This ferocious organ was clinging to the back of a sweater of a young woman seating facing away from me, engrossed in a novel at the table ahead of me. Her breakfast lay finished and pushed away. Across her hoodie, emblazoned in vibrant, billboard letters, read: JESUS IS MY SAVIOR, NOT MY RELIGION—the pink heart made up the “U” in “Jesus.”

I sat staring at this message, so boldly proclaimed and confident. It unsettled me, although it may have been mere intimidation in the presence of the confidence and assertion of the sweater—or it may have merely been the food I was eating. Either way, I pondered on the bold theology of this cafeteria prophet’s clothing, and was uncomfortable with the statement.

“Jesus is my savior, not my religion” is a fairly common, fairly abstract statement, offered mainly by young-ish Protestants in reaction to the ills perpetrated on the church and individuals by excessively strict religious institutions. The message itself manifests in other forms, such as “Christianity is a relationship, not a religion” and “I don’t like the word ‘Christian,’ I’m a follower of Christ.” It’s a decent message, keeping in line with an American distrust of authority and establishment, as well as a desire for individuality in the midst of imposed leadership and values.

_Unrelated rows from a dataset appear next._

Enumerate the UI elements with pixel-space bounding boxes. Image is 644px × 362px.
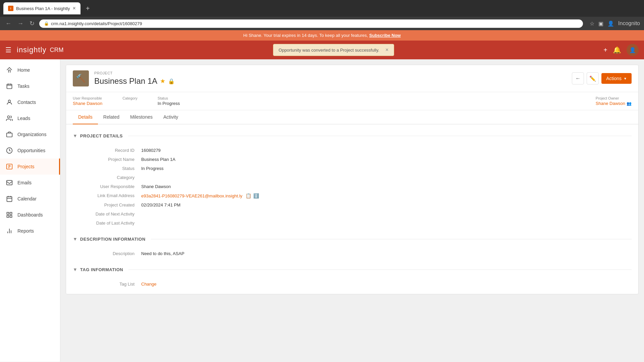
sidebar-label-emails: Emails (17, 180, 32, 185)
tabs: Details Related Milestones Activity (66, 110, 638, 124)
main-content: 🔨 PROJECT Business Plan 1A ★ 🔒 ← ✏️ Acti… (60, 59, 644, 362)
content-area: ▼ PROJECT DETAILS Record ID 16080279 Pro… (66, 124, 638, 294)
subscribe-now-link[interactable]: Subscribe Now (369, 33, 401, 38)
trial-banner: Hi Shane. Your trial expires in 14 days.… (0, 30, 644, 41)
contacts-icon (5, 98, 13, 106)
sidebar-item-home[interactable]: Home (0, 62, 60, 78)
project-header: 🔨 PROJECT Business Plan 1A ★ 🔒 ← ✏️ Acti… (66, 65, 638, 92)
sidebar-label-home: Home (17, 67, 30, 73)
add-button[interactable]: + (603, 46, 607, 54)
tab-related[interactable]: Related (98, 110, 125, 124)
sidebar-label-calendar: Calendar (17, 196, 37, 201)
browser-actions: ☆ ▣ 👤 Incognito (590, 20, 640, 27)
status-value: In Progress (158, 101, 180, 106)
refresh-button[interactable]: ↻ (28, 18, 36, 28)
back-nav-button[interactable]: ← (572, 72, 584, 84)
email-link[interactable]: e93a2841-P16080279-VEAE261@mailbox.insig… (141, 193, 243, 198)
sidebar-item-dashboards[interactable]: Dashboards (0, 207, 60, 223)
project-header-actions: ← ✏️ Actions ▼ (572, 72, 632, 84)
meta-status: Status In Progress (158, 96, 180, 106)
notifications-bell-icon[interactable]: 🔔 (613, 46, 621, 54)
sidebar-item-reports[interactable]: Reports (0, 223, 60, 239)
sidebar-item-calendar[interactable]: Calendar (0, 191, 60, 207)
project-icon: 🔨 (73, 70, 89, 86)
sidebar-item-emails[interactable]: Emails (0, 175, 60, 191)
sidebar: Home Tasks Contacts Leads Organizations (0, 59, 60, 362)
table-row: Date of Last Activity (73, 219, 632, 228)
description-table: Description Need to do this, ASAP (73, 249, 632, 258)
field-label-record-id: Record ID (73, 146, 140, 155)
email-info-button[interactable]: ℹ️ (253, 193, 259, 198)
field-label-tag-list: Tag List (73, 280, 140, 289)
copy-email-button[interactable]: 📋 (246, 193, 251, 198)
tab-milestones[interactable]: Milestones (125, 110, 158, 124)
browser-tab[interactable]: i Business Plan 1A - Insightly × (3, 2, 80, 14)
reports-icon (5, 227, 13, 235)
user-responsible-value[interactable]: Shane Dawson (73, 101, 102, 106)
home-icon (5, 66, 13, 74)
tab-favicon: i (8, 6, 13, 11)
app-logo: insightly CRM (17, 46, 63, 54)
project-owner-link[interactable]: Shane Dawson (596, 101, 625, 106)
tab-title: Business Plan 1A - Insightly (16, 6, 70, 11)
sidebar-item-opportunities[interactable]: Opportunities (0, 142, 60, 159)
bookmark-icon[interactable]: ☆ (590, 20, 594, 27)
field-label-status: Status (73, 164, 140, 173)
sidebar-item-contacts[interactable]: Contacts (0, 94, 60, 110)
url-text: crm.na1.insightly.com/details/Project/16… (51, 21, 142, 26)
svg-rect-6 (7, 180, 12, 185)
new-tab-button[interactable]: + (83, 3, 93, 14)
url-bar[interactable]: 🔒 crm.na1.insightly.com/details/Project/… (39, 19, 583, 28)
projects-icon (5, 163, 13, 171)
project-owner-value: Shane Dawson 👥 (596, 101, 632, 106)
dashboards-icon (5, 211, 13, 219)
svg-rect-3 (7, 133, 12, 137)
sidebar-item-leads[interactable]: Leads (0, 110, 60, 126)
favorite-star-icon[interactable]: ★ (160, 77, 165, 85)
forward-button[interactable]: → (16, 19, 25, 28)
description-section-header[interactable]: ▼ DESCRIPTION INFORMATION (73, 233, 632, 245)
actions-button[interactable]: Actions ▼ (601, 73, 632, 84)
tab-close-button[interactable]: × (72, 5, 75, 11)
sidebar-item-tasks[interactable]: Tasks (0, 78, 60, 94)
profile-icon[interactable]: 👤 (607, 20, 614, 27)
back-button[interactable]: ← (4, 19, 13, 28)
tag-divider (128, 269, 632, 270)
opportunities-icon (5, 146, 13, 155)
notification-message: Opportunity was converted to a Project s… (273, 44, 394, 56)
edit-button[interactable]: ✏️ (587, 72, 599, 84)
logo-text: insightly (17, 46, 46, 54)
description-divider (151, 239, 632, 239)
calendar-icon (5, 195, 13, 203)
sidebar-item-projects[interactable]: Projects (0, 159, 60, 175)
user-avatar[interactable]: 👤 (627, 44, 639, 56)
tab-activity[interactable]: Activity (158, 110, 183, 124)
sidebar-label-leads: Leads (17, 116, 30, 121)
tag-chevron-icon: ▼ (73, 267, 77, 272)
hamburger-menu-icon[interactable]: ☰ (5, 46, 11, 54)
sidebar-label-opportunities: Opportunities (17, 148, 45, 153)
tab-details[interactable]: Details (73, 110, 98, 124)
table-row: Description Need to do this, ASAP (73, 249, 632, 258)
tag-section-header[interactable]: ▼ TAG INFORMATION (73, 263, 632, 276)
category-label: Category (122, 96, 138, 100)
field-value-project-name: Business Plan 1A (140, 155, 632, 164)
lock-icon[interactable]: 🔒 (168, 78, 175, 84)
sidebar-item-organizations[interactable]: Organizations (0, 126, 60, 142)
extensions-icon[interactable]: ▣ (598, 20, 603, 27)
table-row: Category (73, 173, 632, 182)
project-details-table: Record ID 16080279 Project Name Business… (73, 146, 632, 228)
svg-rect-8 (7, 213, 9, 215)
meta-category: Category (122, 96, 138, 106)
notification-close-button[interactable]: × (385, 47, 388, 53)
browser-chrome: i Business Plan 1A - Insightly × + (0, 0, 644, 17)
project-details-section-header[interactable]: ▼ PROJECT DETAILS (73, 130, 632, 142)
field-value-category (140, 173, 632, 182)
table-row: Record ID 16080279 (73, 146, 632, 155)
actions-label: Actions (606, 76, 622, 81)
incognito-label: Incognito (618, 20, 640, 26)
field-value-record-id: 16080279 (140, 146, 632, 155)
svg-rect-11 (10, 216, 12, 218)
table-row: Status In Progress (73, 164, 632, 173)
tag-change-button[interactable]: Change (141, 282, 157, 287)
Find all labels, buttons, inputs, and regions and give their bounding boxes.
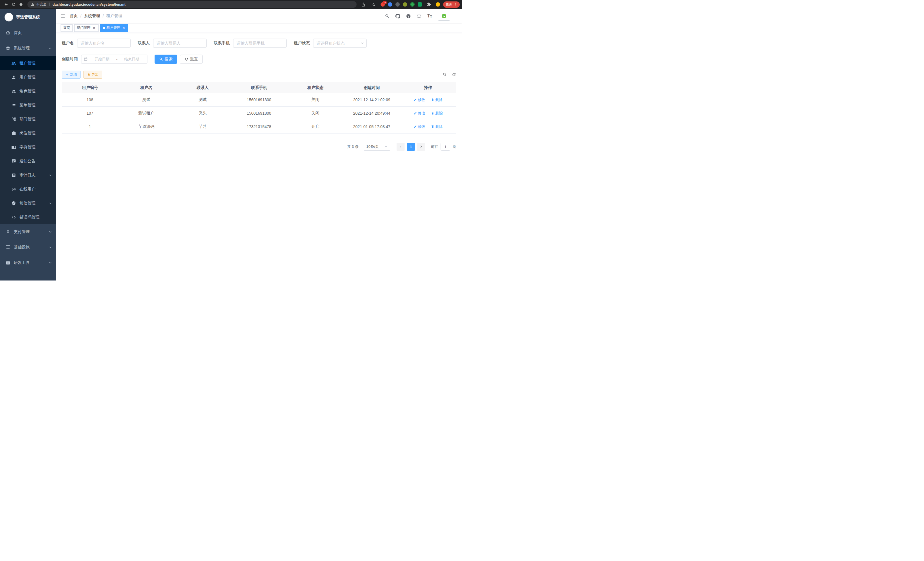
- font-size-icon[interactable]: [427, 14, 432, 18]
- puzzle-icon[interactable]: [425, 1, 433, 8]
- search-icon[interactable]: [385, 14, 390, 19]
- home-icon[interactable]: [17, 1, 25, 8]
- date-range-picker[interactable]: 开始日期 - 结束日期: [81, 55, 147, 64]
- search-toggle-icon[interactable]: [442, 72, 447, 77]
- tab-home[interactable]: 首页: [61, 24, 73, 32]
- reset-button[interactable]: 重置: [180, 55, 202, 64]
- sidebar-item-announcements[interactable]: 通知公告: [0, 154, 56, 168]
- edit-button[interactable]: 修改: [413, 97, 425, 102]
- filter-create-time: 创建时间 开始日期 - 结束日期: [62, 55, 147, 64]
- help-icon[interactable]: [406, 14, 411, 19]
- app-title: 芋道管理系统: [16, 15, 40, 20]
- contact-name-input[interactable]: [153, 39, 207, 48]
- sidebar-item-dev-tools[interactable]: 研发工具: [0, 255, 56, 271]
- tenant-id: 1: [62, 120, 118, 134]
- edit-button[interactable]: 修改: [413, 124, 425, 129]
- search-button[interactable]: 搜索: [154, 55, 177, 64]
- edit-button[interactable]: 修改: [413, 111, 425, 116]
- sidebar-item-sms[interactable]: 短信管理: [0, 196, 56, 210]
- close-icon[interactable]: [92, 26, 96, 30]
- sms-icon: [11, 201, 16, 206]
- delete-button[interactable]: 删除: [431, 124, 442, 129]
- export-button[interactable]: 导出: [83, 71, 102, 79]
- chevron-right-icon: [419, 145, 423, 148]
- filter-row-1: 租户名 联系人 联系手机 租户状态: [62, 39, 456, 48]
- sidebar-item-tenant[interactable]: 租户管理: [0, 56, 56, 70]
- caret-down-icon[interactable]: [453, 15, 458, 20]
- sidebar-item-infrastructure[interactable]: 基础设施: [0, 240, 56, 255]
- tenant-id: 108: [62, 93, 118, 107]
- prev-page-button[interactable]: [397, 143, 405, 151]
- status-text: 关闭: [287, 93, 344, 107]
- next-page-button[interactable]: [417, 143, 425, 151]
- table-row: 1 芋道源码 芋艿 17321315478 开启 2021-01-05 17:0…: [62, 120, 456, 134]
- sidebar-item-error-codes[interactable]: 错误码管理: [0, 210, 56, 224]
- reload-icon[interactable]: [10, 1, 17, 8]
- user-avatar[interactable]: [438, 12, 450, 21]
- sidebar-item-roles[interactable]: 角色管理: [0, 84, 56, 98]
- tenant-status-select[interactable]: [313, 39, 367, 48]
- delete-button[interactable]: 删除: [431, 111, 442, 116]
- sidebar-item-departments[interactable]: 部门管理: [0, 112, 56, 126]
- star-icon[interactable]: [370, 1, 377, 8]
- sidebar-item-online-users[interactable]: 在线用户: [0, 182, 56, 196]
- refresh-icon[interactable]: [452, 72, 456, 77]
- page-1-button[interactable]: 1: [407, 143, 415, 151]
- extension-icon-5[interactable]: [410, 2, 415, 7]
- profile-avatar[interactable]: [436, 2, 440, 7]
- table-row: 108 测试 测试 15601691300 关闭 2021-12-14 21:0…: [62, 93, 456, 107]
- dashboard-icon: [6, 31, 10, 35]
- online-users-icon: [11, 187, 16, 192]
- sidebar-item-payment[interactable]: 支付管理: [0, 224, 56, 240]
- sidebar-toggle-button[interactable]: [56, 9, 70, 23]
- created-time: 2021-12-14 20:49:44: [344, 107, 400, 120]
- extension-icon-4[interactable]: [403, 2, 407, 7]
- filter-row-2: 创建时间 开始日期 - 结束日期 搜索 重置: [62, 55, 456, 64]
- sidebar-item-audit-log[interactable]: 审计日志: [0, 168, 56, 182]
- update-button[interactable]: 更新: [443, 2, 460, 8]
- filter-tenant-name: 租户名: [62, 39, 130, 48]
- back-icon[interactable]: [2, 1, 10, 8]
- sidebar-item-dictionary[interactable]: 字典管理: [0, 140, 56, 154]
- total-count: 共 3 条: [347, 144, 358, 149]
- tab-department-management[interactable]: 部门管理: [74, 24, 99, 32]
- table-header-row: 租户编号 租户名 联系人 联系手机 租户状态 创建时间 操作: [62, 82, 456, 93]
- extension-icon-1[interactable]: 10: [381, 2, 385, 7]
- sidebar-item-system[interactable]: 系统管理: [0, 41, 56, 56]
- contact-phone: 17321315478: [231, 120, 287, 134]
- close-icon[interactable]: [122, 26, 126, 30]
- dev-tools-icon: [6, 260, 10, 265]
- github-icon[interactable]: [395, 14, 400, 19]
- breadcrumb-system[interactable]: 系统管理: [84, 14, 100, 19]
- tags-view: 首页 部门管理 租户管理: [56, 23, 462, 33]
- share-icon[interactable]: [359, 1, 367, 8]
- contact-phone: 15601691300: [231, 107, 287, 120]
- sidebar-item-home[interactable]: 首页: [0, 25, 56, 41]
- warning-icon: [31, 3, 34, 6]
- breadcrumb-home[interactable]: 首页: [70, 14, 78, 19]
- tab-tenant-management[interactable]: 租户管理: [100, 24, 128, 32]
- tenant-id: 107: [62, 107, 118, 120]
- sidebar-item-menus[interactable]: 菜单管理: [0, 98, 56, 112]
- goto-page-input[interactable]: [441, 143, 450, 151]
- main-area: 首页 / 系统管理 / 租户管理 首页: [56, 9, 462, 281]
- delete-button[interactable]: 删除: [431, 97, 442, 102]
- page-content: 租户名 联系人 联系手机 租户状态: [56, 33, 462, 281]
- dictionary-icon: [11, 145, 16, 150]
- extension-icon-2[interactable]: [388, 2, 392, 7]
- sidebar-item-posts[interactable]: 岗位管理: [0, 126, 56, 140]
- contact-mobile-input[interactable]: [233, 39, 286, 48]
- tenant-name-input[interactable]: [77, 39, 130, 48]
- logo-avatar: [4, 13, 13, 21]
- address-bar[interactable]: 不安全 dashboard.yudao.iocoder.cn/system/te…: [27, 1, 357, 8]
- range-separator: -: [116, 57, 117, 62]
- extension-icon-6[interactable]: [418, 2, 422, 7]
- fullscreen-icon[interactable]: [417, 14, 422, 19]
- extension-icon-3[interactable]: [395, 2, 400, 7]
- sidebar-item-users[interactable]: 用户管理: [0, 70, 56, 84]
- page-size-select[interactable]: 10条/页: [364, 143, 390, 151]
- toolbar-right: [442, 72, 456, 77]
- end-date-placeholder: 结束日期: [118, 57, 145, 62]
- add-button[interactable]: 新增: [62, 71, 81, 79]
- chevron-down-icon: [384, 145, 388, 148]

Despite the validity of such a statement, it truly neglects a necessary aspect of the Christian faith—the very faith that Jesus Christ established—and turns it into a loosely defined relationship with a person that most Christians (or “followers of Christ”) don’t have a normal, face-to-face relationship with. Jesus is risen, but, he doesn’t personally interact with most of us—at least not in the way that we interact with our neighbors, roommates, pastors and priests. Yes, we are given Scripture and the Holy Spirit, but if there is anything that can be known about Scripture, it’s that people can interpret it differently; just ask a room full of Christians if they’re Calvinist or Arminiast—be sure to specify you want verses to back up their claim. As for the Holy Spirit, it is by definition the Person of the Trinity that “blows where it wishes, and you hear its sound, but you do not know where it comes from or where it goes.” (John 3:8)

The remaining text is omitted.